━━ DATA SUPPLIED

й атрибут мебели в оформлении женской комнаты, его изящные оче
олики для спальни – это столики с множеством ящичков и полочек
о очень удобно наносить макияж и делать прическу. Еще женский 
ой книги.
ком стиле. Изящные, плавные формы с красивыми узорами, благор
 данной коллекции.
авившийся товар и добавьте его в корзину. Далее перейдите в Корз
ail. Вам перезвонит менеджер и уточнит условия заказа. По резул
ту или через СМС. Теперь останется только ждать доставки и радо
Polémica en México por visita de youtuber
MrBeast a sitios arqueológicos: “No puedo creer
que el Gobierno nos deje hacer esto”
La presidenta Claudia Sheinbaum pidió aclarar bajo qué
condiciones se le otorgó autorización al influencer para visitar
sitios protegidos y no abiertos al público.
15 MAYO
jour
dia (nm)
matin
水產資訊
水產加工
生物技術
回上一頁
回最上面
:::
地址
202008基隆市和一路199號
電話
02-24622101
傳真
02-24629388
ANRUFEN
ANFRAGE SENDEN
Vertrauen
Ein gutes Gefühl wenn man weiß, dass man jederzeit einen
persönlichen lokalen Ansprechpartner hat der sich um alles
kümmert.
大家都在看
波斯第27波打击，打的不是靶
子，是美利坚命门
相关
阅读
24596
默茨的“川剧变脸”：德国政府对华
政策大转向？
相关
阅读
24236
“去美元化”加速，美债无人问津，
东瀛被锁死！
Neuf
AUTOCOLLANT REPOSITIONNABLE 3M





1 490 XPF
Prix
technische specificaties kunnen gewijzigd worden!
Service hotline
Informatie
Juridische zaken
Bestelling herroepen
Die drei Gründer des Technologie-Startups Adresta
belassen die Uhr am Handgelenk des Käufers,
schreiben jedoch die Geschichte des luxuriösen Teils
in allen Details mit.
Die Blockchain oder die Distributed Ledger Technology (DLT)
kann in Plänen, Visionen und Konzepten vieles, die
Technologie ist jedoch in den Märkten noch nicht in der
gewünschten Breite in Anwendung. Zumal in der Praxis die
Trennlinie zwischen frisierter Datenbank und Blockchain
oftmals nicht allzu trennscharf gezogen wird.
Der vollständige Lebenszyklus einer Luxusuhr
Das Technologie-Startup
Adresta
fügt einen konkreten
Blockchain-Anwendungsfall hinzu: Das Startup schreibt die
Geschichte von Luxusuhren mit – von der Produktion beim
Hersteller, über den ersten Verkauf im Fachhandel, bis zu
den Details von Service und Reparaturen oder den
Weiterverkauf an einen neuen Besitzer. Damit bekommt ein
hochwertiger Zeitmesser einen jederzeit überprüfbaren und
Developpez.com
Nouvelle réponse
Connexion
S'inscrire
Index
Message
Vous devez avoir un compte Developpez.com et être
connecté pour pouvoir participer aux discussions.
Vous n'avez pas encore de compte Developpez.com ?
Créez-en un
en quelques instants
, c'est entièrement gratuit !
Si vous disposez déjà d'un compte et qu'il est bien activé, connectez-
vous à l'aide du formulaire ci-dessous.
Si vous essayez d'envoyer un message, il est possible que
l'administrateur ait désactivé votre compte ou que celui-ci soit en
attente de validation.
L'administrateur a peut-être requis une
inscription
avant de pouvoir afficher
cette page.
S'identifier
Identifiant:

━━━━

EXERCISE - Reproduce exactly, and only, the part of the listing above that begins at the line with "La presidenta Claudia" and goes on through the line with "technische specificaties kunnen".

COMPLETED EXERCISE -
La presidenta Claudia Sheinbaum pidió aclarar bajo qué
condiciones se le otorgó autorización al influencer para visitar
sitios protegidos y no abiertos al público.
15 MAYO
jour
dia (nm)
matin
水產資訊
水產加工
生物技術
回上一頁
回最上面
:::
地址
202008基隆市和一路199號
電話
02-24622101
傳真
02-24629388
ANRUFEN
ANFRAGE SENDEN
Vertrauen
Ein gutes Gefühl wenn man weiß, dass man jederzeit einen
persönlichen lokalen Ansprechpartner hat der sich um alles
kümmert.
大家都在看
波斯第27波打击，打的不是靶
子，是美利坚命门
相关
阅读
24596
默茨的“川剧变脸”：德国政府对华
政策大转向？
相关
阅读
24236
“去美元化”加速，美债无人问津，
东瀛被锁死！
Neuf
AUTOCOLLANT REPOSITIONNABLE 3M





1 490 XPF
Prix
technische specificaties kunnen gewijzigd worden!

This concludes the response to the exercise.